If, at any time since 1954, you have had a small child and a great fondness for sweet, brave, faithful elephants, then you may have figured this out already — the writers of “Horton Hears a Who” have used about 10 minutes worth of Dr. Seuss' original story.

Of course, most Dr. Seuss books only lasted about 10 minutes anyway, but that was all Theodore Geisel needed to make you feel good about life in general and yourself in particular. This isn't to say that this latest version of “Horton Hears a Who” isn't a first-rate movie. It is.

You have to give writers Ken Daurio and Cinco Paul credit for basing their story on the best. You've also got to admit that they've done a great job of adding 80 minutes of their own lively material to the classic story of that very special elephant. There is never any doubt that Horton “meant what I said, and I said what I meant, 'cause an elephant's faithful, 100 percent.” Horton is the real thing.

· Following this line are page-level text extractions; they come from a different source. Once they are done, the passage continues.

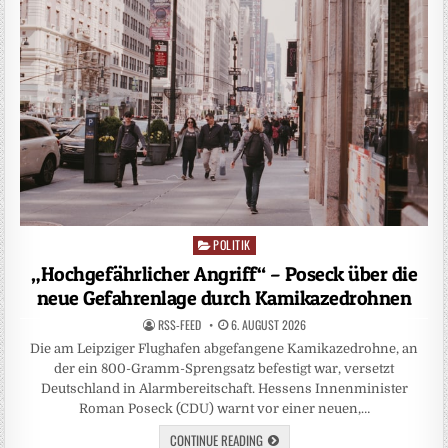
POLITIK
Posted
in
„Hochgefährlicher Angriff“ – Poseck über die
neue Gefahrenlage durch Kamikazedrohnen
RSS-FEED
6. AUGUST 2026
Die am Leipziger Flughafen abgefangene Kamikazedrohne, an
der ein 800-Gramm-Sprengsatz befestigt war, versetzt
Deutschland in Alarmbereitschaft. Hessens Innenminister
Roman Poseck (CDU) warnt vor einer neuen,…
CONTINUE READING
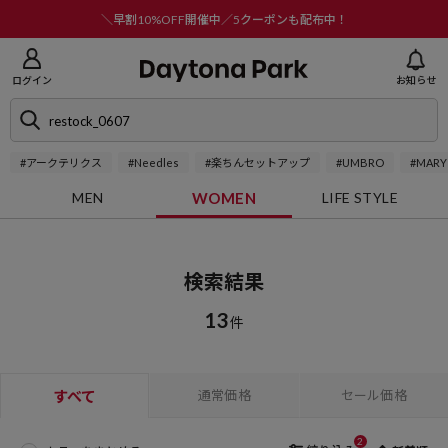
ニューを閉じる
＼早割10%OFF開催中／5クーポンも配布中！
ログイン
お知らせ
#アークテリクス
#Needles
#楽ちんセットアップ
#UMBRO
#MARY
MEN
WOMEN
LIFE STYLE
検索結果
13
件
すべて
通常価格
セール価格
2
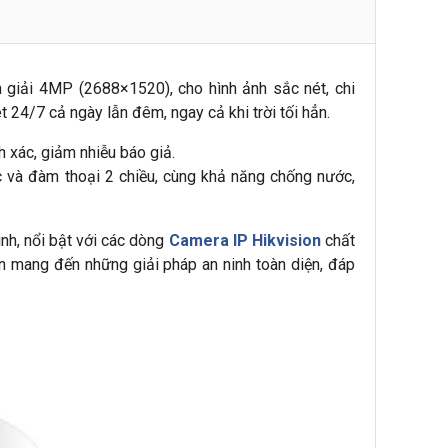
 giải 4MP (2688×1520), cho hình ảnh sắc nét, chi
 24/7 cả ngày lẫn đêm, ngay cả khi trời tối hẳn.
 xác, giảm nhiễu báo giả.
và đàm thoại 2 chiều, cùng khả năng chống nước,
nh, nổi bật với các dòng
Camera IP Hikvision
chất
on mang đến những giải pháp an ninh toàn diện, đáp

As in the book, Horton takes responsibility for saving a tiny white speck that is really an entire civilization facing total extinction. What isn't in the book are subplots involving murder-for-hire, father-son alienation, the depths of personal angst and the ugly face of mob violence. All this, and it still earns its G rating.

Happily, the heart and soul of the book are also part of the movie. The animation uses all the gloriously goofy scenery and characters originally drawn by our dear doctor. Best of all, Jim Carrey's Horton really does give us the quiet (if we can we use a word like “quiet” when talking about Jim Carrey), honest, caring and straightforward pachyderm we'd all love to have as a best friend, even if very few of us could ever be friends as good as Horton.

Sure, this Horton has frequent flights of imaginative fun never guessed at in the book, but these additions make sense and blend in well, if you look at them more like the role-playing games of 6-year-old boys.

No one else besides Steve Carell could have done such wonderful work in creating the voice of the mayor of Who-ville, a reluctant hero, just like Horton, and truly a person worth saving, no matter how small.

And in the totally thankless role of that mean, selfish, self-righteous Kangaroo — Carol Burnett can't be beat.

Well, Kangaroo can be beat, and Horton will win, of course, since this is a children's movie. And her heart will soften appropriately when Horton repays her cruelty by offering her a kind, forgiving smile and a cookie. Did I mention that this is a G-rated movie?

?MARY BURKIN of Burbank is an actress, playwright and Glendale lawyer.